The Northwest Clarion, initially published between 1943 and 1961, was revived under the direction of civil rights advocate and African American journalist Jimmy "Bang-Bang" Walker. In January 1962, Jimmy "Bang-Bang" Walker took an investment of $15,000 and founded, edited, and published the Northwest Defender. Five years later Walker took over the Northwest Clarion, which had suspended publication, and renamed it the Clarion Defender. The paper was alternately known as the Northwest Clarion Defender and New Northwest Clarion Defender. It was located at 1223 NE Alberta Street (Portland, Oregon). In addition to the Clarion Defender, the city also had the Portland Challenger (1952–1954), the Portland Times (1918–1920), and numerous other African American newspapers that lasted a year or less with a few dating back to the 1890s.

The Clarion Defender focused attention on the impact of local issues on African-Americans and routinely used the newspaper to expose purported police brutality. In reaction to the assassination of Dr. Martin Luther King, Jr., Walker used the paper to express continued commitment to Dr. King's goals and non-violent approach to achieve them.

== Jimmy "Bang-Bang" Walker ==
James Zell "Jimmy" Walker, Jr. was born on March 23, 1932, in Birmingham, Alabama to Emma Lou and James Zell Walker, Sr. Jimmy had a brother by the name of Ivory Mitchell Walker, half-brothers Grady William "Sonny" Owens, and Harvey Lee Black, Jr., sister Denise Walker, and half-sister Gail V. Black.

Jimmy's father died in 1936 when Jimmy was four years old. The family then moved to Vallejo, California. In 1940 at the age of eight, Jimmy was making $25.00 a week selling newspapers and picking fruit. Jimmy remembers: “Our mother taught us to be proud. That hard work is the foundation for good health and a good mind.
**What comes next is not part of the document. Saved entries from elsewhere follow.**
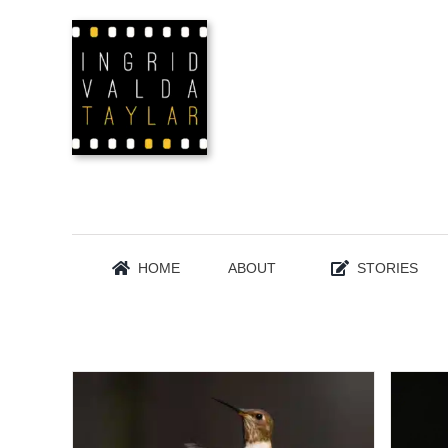
Skip
to
content
HOME
ABOUT
STORIES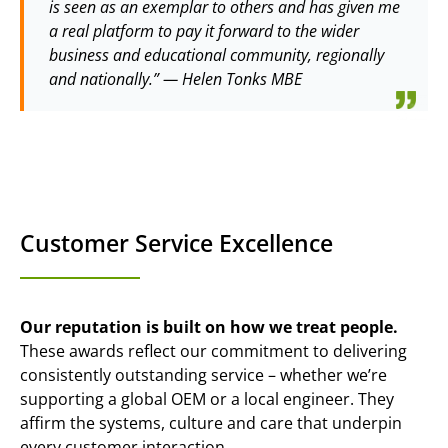
is seen as an exemplar to others and has given me
a real platform to pay it forward to the wider
business and educational community, regionally
and nationally.” — Helen Tonks MBE
Customer Service Excellence
Our reputation is built on how we treat people.
These awards reflect our commitment to delivering
consistently outstanding service – whether we’re
supporting a global OEM or a local engineer. They
affirm the systems, culture and care that underpin
every customer interaction.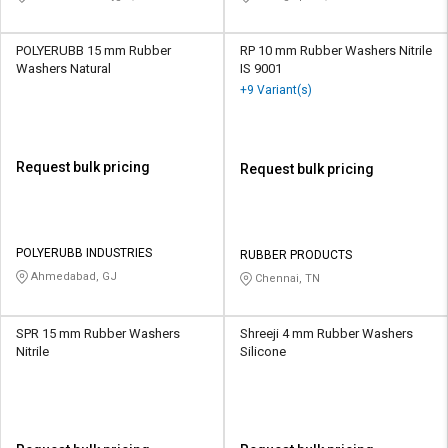
POLYERUBB 15 mm Rubber
RP 10 mm Rubber Washers Nitrile
Washers Natural
IS 9001
+9 Variant(s)
Request bulk pricing
Request bulk pricing
POLYERUBB INDUSTRIES
RUBBER PRODUCTS
Ahmedabad, GJ
Chennai, TN
SPR 15 mm Rubber Washers
Shreeji 4 mm Rubber Washers
Nitrile
Silicone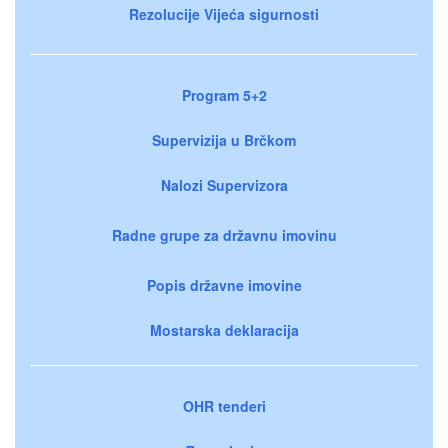
Rezolucije Vijeća sigurnosti
Program 5+2
Supervizija u Brčkom
Nalozi Supervizora
Radne grupe za državnu imovinu
Popis državne imovine
Mostarska deklaracija
OHR tenderi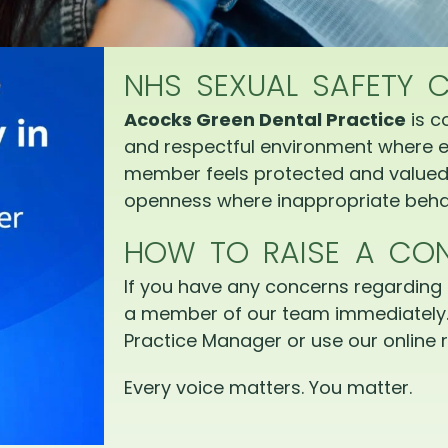
NHS SEXUAL SAFETY 
Acocks Green Dental Practice
is c
and respectful environment where e
member feels protected and valued.
openness where inappropriate behav
HOW TO RAISE A CO
If you have any concerns regarding 
a member of our team immediately.
Practice Manager or use our online r
Every voice matters. You matter.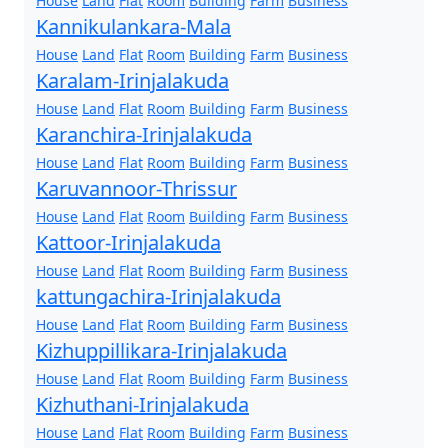
House
Land
Flat
Room
Building
Farm
Business
Kannikulankara-Mala
House
Land
Flat
Room
Building
Farm
Business
Karalam-Irinjalakuda
House
Land
Flat
Room
Building
Farm
Business
Karanchira-Irinjalakuda
House
Land
Flat
Room
Building
Farm
Business
Karuvannoor-Thrissur
House
Land
Flat
Room
Building
Farm
Business
Kattoor-Irinjalakuda
House
Land
Flat
Room
Building
Farm
Business
kattungachira-Irinjalakuda
House
Land
Flat
Room
Building
Farm
Business
Kizhuppillikara-Irinjalakuda
House
Land
Flat
Room
Building
Farm
Business
Kizhuthani-Irinjalakuda
House
Land
Flat
Room
Building
Farm
Business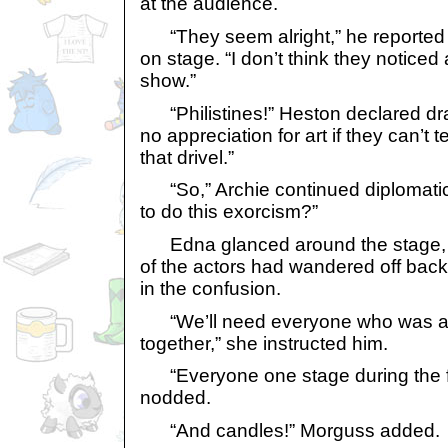
at the audience.
“They seem alright,” he reported ba
on stage. “I don’t think they noticed
show.”
“Philistines!” Heston declared dra
no appreciation for art if they can’t
that drivel.”
“So,” Archie continued diplomatic
to do this exorcism?”
Edna glanced around the stage, a
of the actors had wandered off back
in the confusion.
“We’ll need everyone who was aff
together,” she instructed him.
“Everyone one stage during the firs
nodded.
“And candles!” Morguss added.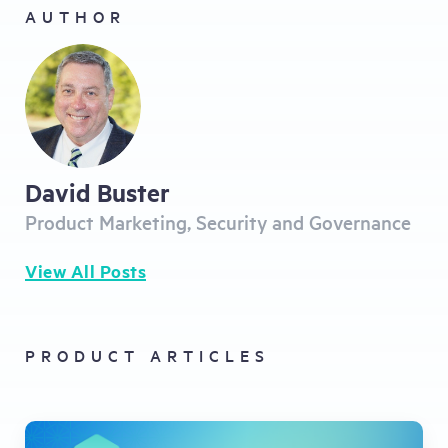
AUTHOR
David Buster
Product Marketing, Security and Governance
View All Posts
PRODUCT ARTICLES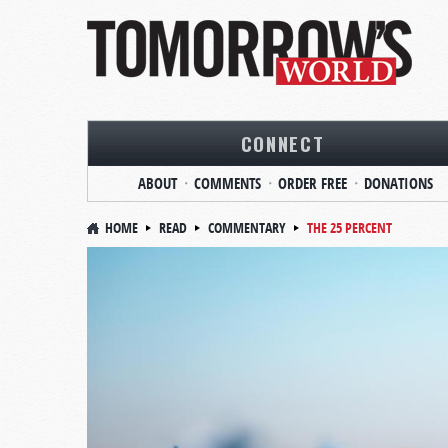
CONNECT
ABOUT
COMMENTS
ORDER FREE
DONATIONS
HOME
READ
COMMENTARY
THE 25 PERCENT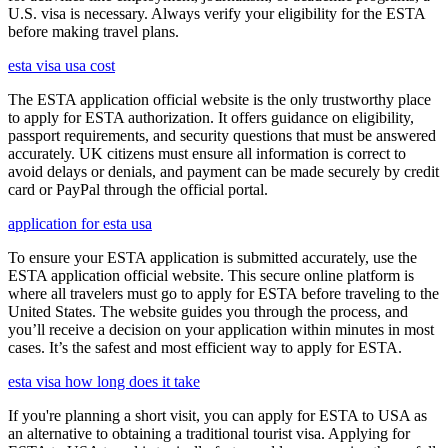
U.S. visa is necessary. Always verify your eligibility for the ESTA
before making travel plans.
esta visa usa cost
The ESTA application official website is the only trustworthy place
to apply for ESTA authorization. It offers guidance on eligibility,
passport requirements, and security questions that must be answered
accurately. UK citizens must ensure all information is correct to
avoid delays or denials, and payment can be made securely by credit
card or PayPal through the official portal.
application for esta usa
To ensure your ESTA application is submitted accurately, use the
ESTA application official website. This secure online platform is
where all travelers must go to apply for ESTA before traveling to the
United States. The website guides you through the process, and
you’ll receive a decision on your application within minutes in most
cases. It’s the safest and most efficient way to apply for ESTA.
esta visa how long does it take
If you're planning a short visit, you can apply for ESTA to USA as
an alternative to obtaining a traditional tourist visa. Applying for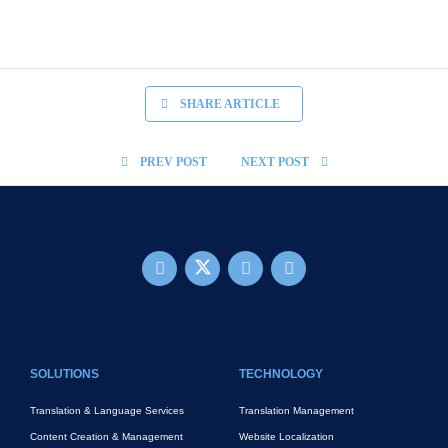
SHARE ARTICLE
PREV POST
NEXT POST
FOOTER MAIN
SOLUTIONS
TECHNOLOGY
Translation & Language Services
Translation Management
Content Creation & Management
Website Localization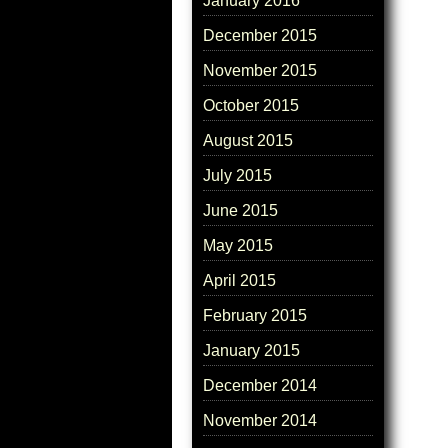
January 2016
December 2015
November 2015
October 2015
August 2015
July 2015
June 2015
May 2015
April 2015
February 2015
January 2015
December 2014
November 2014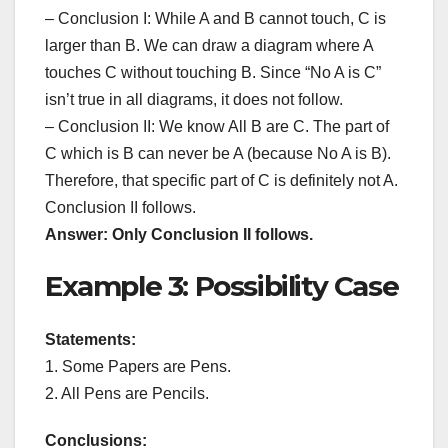
– Conclusion I: While A and B cannot touch, C is
larger than B. We can draw a diagram where A
touches C without touching B. Since “No A is C”
isn’t true in all diagrams, it does not follow.
– Conclusion II: We know All B are C. The part of
C which is B can never be A (because No A is B).
Therefore, that specific part of C is definitely not A.
Conclusion II follows.
Answer: Only Conclusion II follows.
Example 3: Possibility Case
Statements:
1. Some Papers are Pens.
2. All Pens are Pencils.
Conclusions: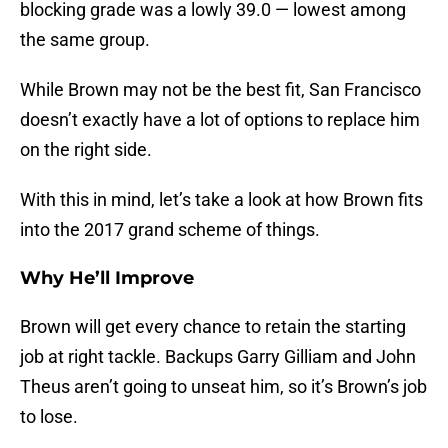
blocking grade was a lowly 39.0 — lowest among
the same group.
While Brown may not be the best fit, San Francisco
doesn’t exactly have a lot of options to replace him
on the right side.
With this in mind, let’s take a look at how Brown fits
into the 2017 grand scheme of things.
Why He’ll Improve
Brown will get every chance to retain the starting
job at right tackle. Backups Garry Gilliam and John
Theus aren’t going to unseat him, so it’s Brown’s job
to lose.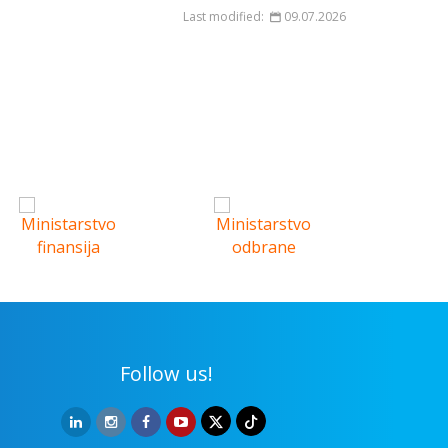
Last modified:
09.07.2026
Follow us!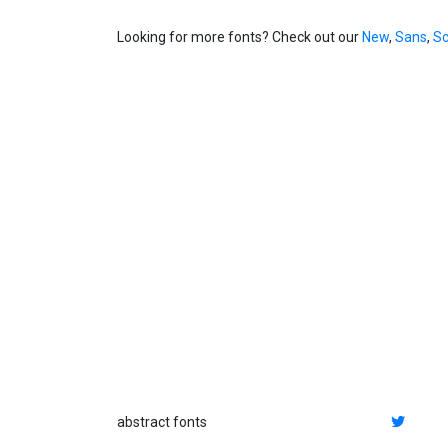
Looking for more fonts? Check out our
New
,
Sans
,
Sc
abstract fonts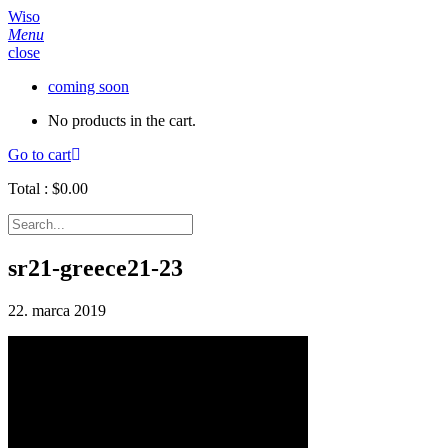
Wiso
Menu
close
coming soon
No products in the cart.
Go to cart
Total :
$
0.00
sr21-greece21-23
22. marca 2019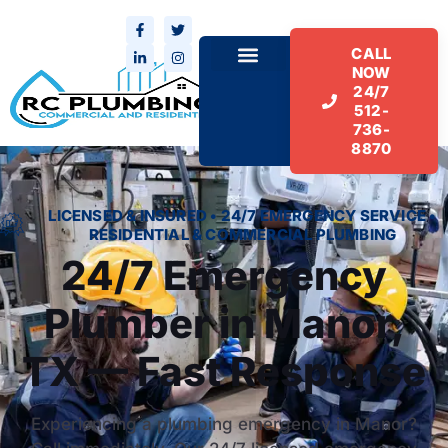
CALL
NOW
24/7
512-
736-
8870
LICENSED & INSURED • 24/7 EMERGENCY SERVICE •
RESIDENTIAL & COMMERCIAL PLUMBING
24/7 Emergency
Plumber in Manor,
TX — Fast Response
Experiencing a plumbing emergency in Manor?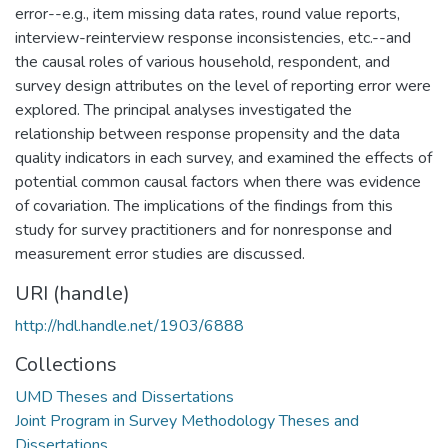
error--e.g., item missing data rates, round value reports,
interview-reinterview response inconsistencies, etc.--and
the causal roles of various household, respondent, and
survey design attributes on the level of reporting error were
explored. The principal analyses investigated the
relationship between response propensity and the data
quality indicators in each survey, and examined the effects of
potential common causal factors when there was evidence
of covariation. The implications of the findings from this
study for survey practitioners and for nonresponse and
measurement error studies are discussed.
URI (handle)
http://hdl.handle.net/1903/6888
Collections
UMD Theses and Dissertations
Joint Program in Survey Methodology Theses and
Dissertations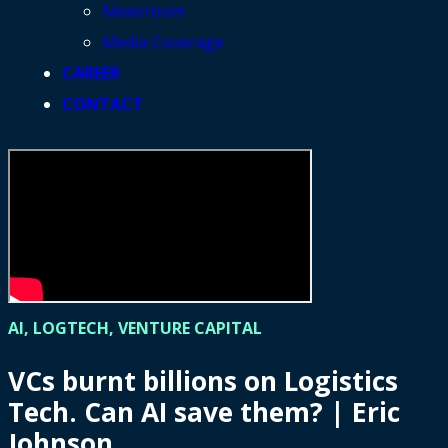
Newsroom
Media Coverage
CAREER
CONTACT
AI, LOGTECH, VENTURE CAPITAL
VCs burnt billions on Logistics
Tech. Can AI save them? | Eric
Johnson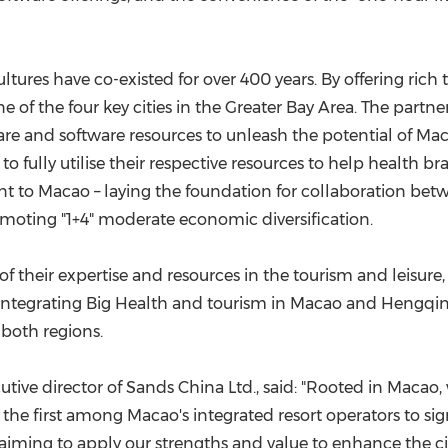
tures have co-existed for over 400 years. By offering rich 
 of the four key cities in the Greater Bay Area. The pa
ware and software resources to unleash the potential of
to fully utilise their respective resources to help health
nt to Macao – laying the foundation for collaboration be
promoting "1+4" moderate economic diversification.
f their expertise and resources in the tourism and leisure
r integrating Big Health and tourism in Macao and Hengqi
 both regions.
utive director of Sands China Ltd., said: "Rooted in Maca
the first among Macao's integrated resort operators to 
, aiming to apply our strengths and value to enhance the cit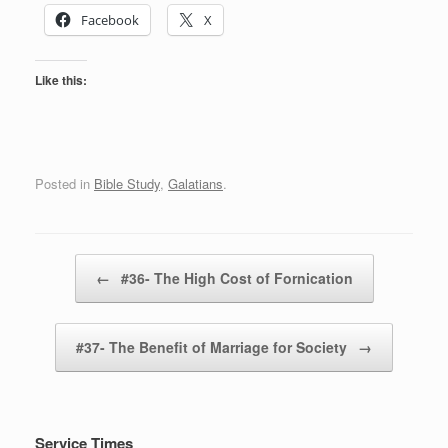
Facebook
X
Like this:
Posted in
Bible Study
,
Galatians
.
Post navigation
←
#36- The High Cost of Fornication
#37- The Benefit of Marriage for Society
→
Service Times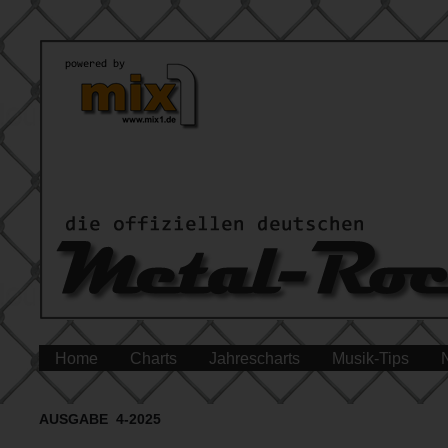
Home
Charts
Jahrescharts
Musik-Tips
AUSGABE 4-2025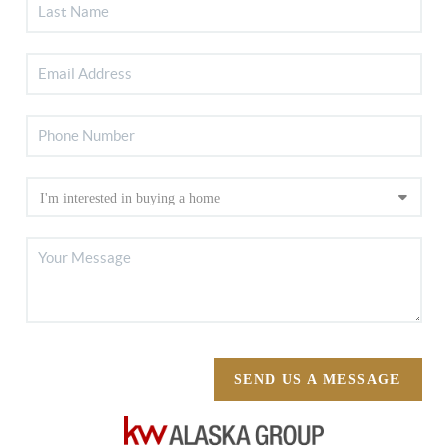
SEND US A MESSAGE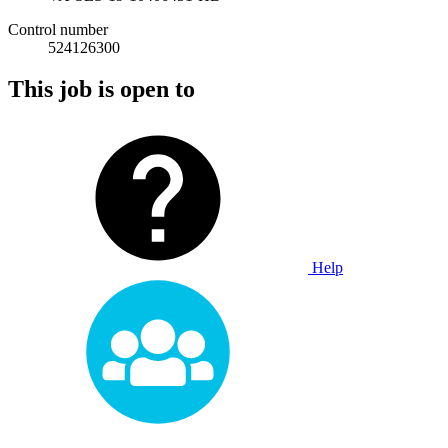
Control number
524126300
This job is open to
Help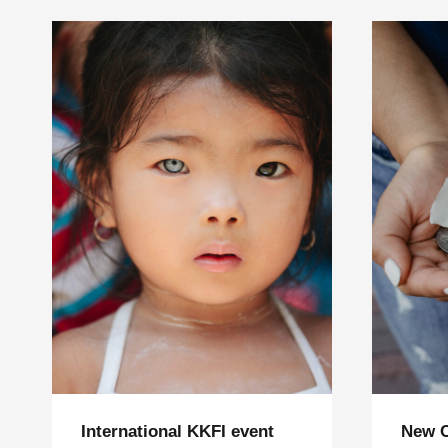
International KKFI event
New 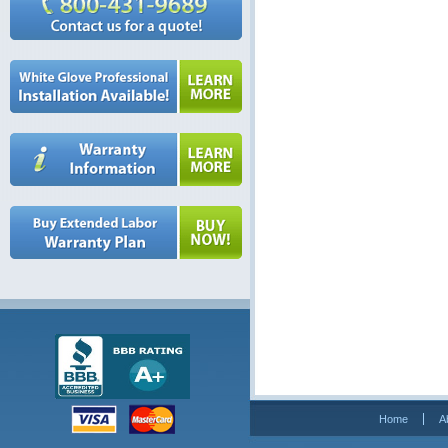
Home
A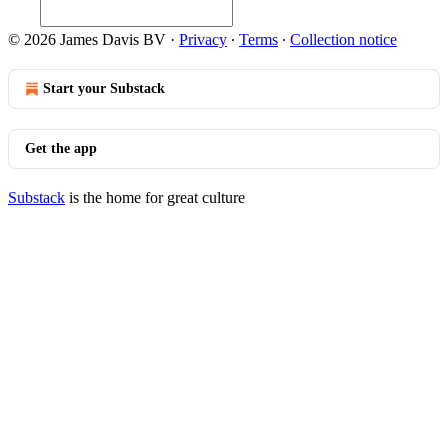
© 2026 James Davis BV
·
Privacy
∙
Terms
∙
Collection notice
Start your Substack
Get the app
Substack
is the home for great culture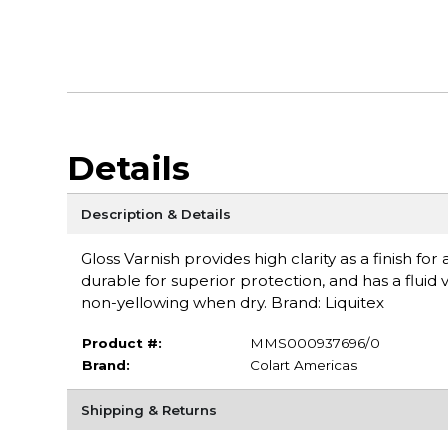
Details
Description & Details
Gloss Varnish provides high clarity as a finish for
durable for superior protection, and has a fluid vi
non-yellowing when dry. Brand: Liquitex
Product #:
MMS000937696/0
Brand:
Colart Americas
Shipping & Returns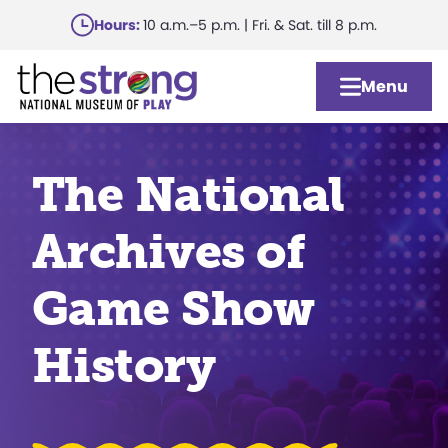
Skip
Hours:
10 a.m.–5 p.m. | Fri. & Sat. till 8 p.m.
to
main
Menu
content
The National
Archives of
Game Show
History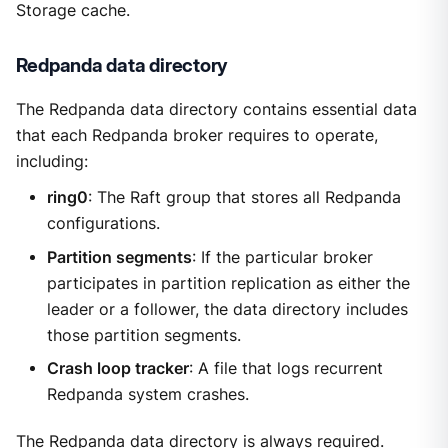
Storage cache.
Redpanda data directory
The Redpanda data directory contains essential data
that each Redpanda broker requires to operate,
including:
ring0
: The Raft group that stores all Redpanda
configurations.
Partition segments
: If the particular broker
participates in partition replication as either the
leader or a follower, the data directory includes
those partition segments.
Crash loop tracker
: A file that logs recurrent
Redpanda system crashes.
The Redpanda data directory is always required.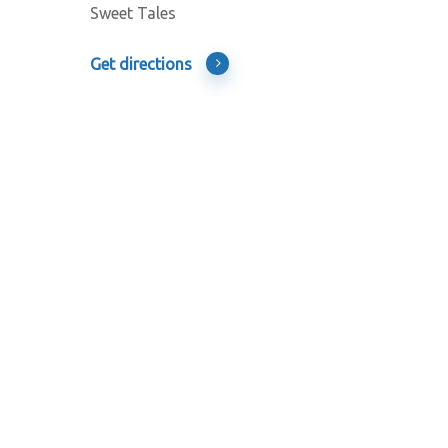
Sweet Tales
Get directions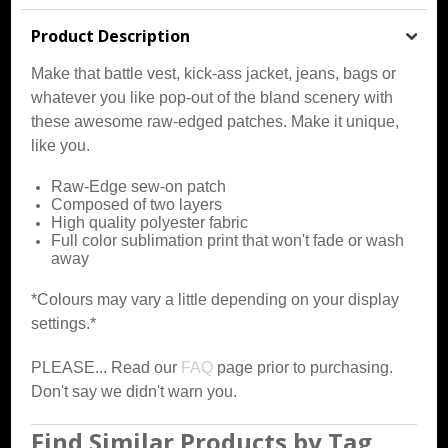
Product Description
Make that battle vest, kick-ass jacket, jeans, bags or
whatever you like pop-out of the bland scenery with
these awesome raw-edged patches. Make it unique,
like you.
Raw-Edge sew-on patch
Composed of two layers
High quality polyester fabric
Full color sublimation print that won't fade or wash
away
*Colours may vary a little depending on your display
settings.*
PLEASE... Read our
FAQ
page prior to purchasing.
Don't say we didn't warn you.
Find Similar Products by Tag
We never went on welfare, we all worked.” In 1941, Jimmy won the California Junior Golden Gloves in his division for boxing, and in high school he had won letters in all four available sports: football, basketball, baseball and track.

On October 4, 2005, Jimmy "Bang-Bang" Walker died at age 73 due to natural causes at his home in North Portland, Oregon. On October 8, 2005, a service was held at the Jefferson High School auditorium in his honor. Walker was deeply appreciated by his community. "It's a real loss to the African American community in terms of the commitment that he had to fostering our community, helping young men and women to take pride in and learn about their culture," said Halim Rahsaan, a former amateur boxer. Tony Hopson, who was founder, President, and chief executive officer of Self Enhancement Inc. said, "He was a real role model... at a time when a lot of folks of color in this city weren't as eager to jump out there and try new things, he did the Miss Tan America Beauty Pageant at a time when folks needed to feel good about themselves, and really weren't in a position to compete in some of the other kinds of pageants. We looked at that as a real positive."